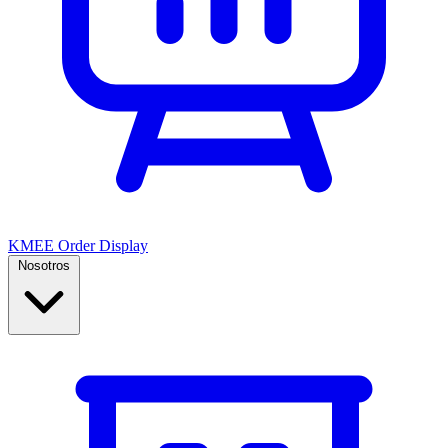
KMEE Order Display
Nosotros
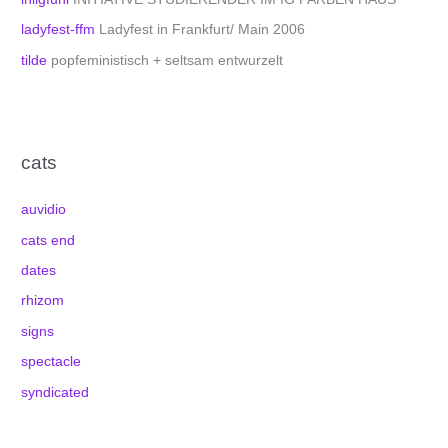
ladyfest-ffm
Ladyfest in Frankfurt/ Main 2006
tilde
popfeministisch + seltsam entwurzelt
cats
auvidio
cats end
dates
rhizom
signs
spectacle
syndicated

· · · · · · ·

> **Exercise description**:
Write out all of the records above. Keep them exact and leave out the pictures.

> **Solution for this task**:
KMEE Order Display
Nosotros
ladyfest-ffm
Ladyfest in Frankfurt/ Main 2006
tilde
popfeministisch + seltsam entwurzelt
cats
auvidio
cats end
dates
rhizom
signs
spectacle
syndicated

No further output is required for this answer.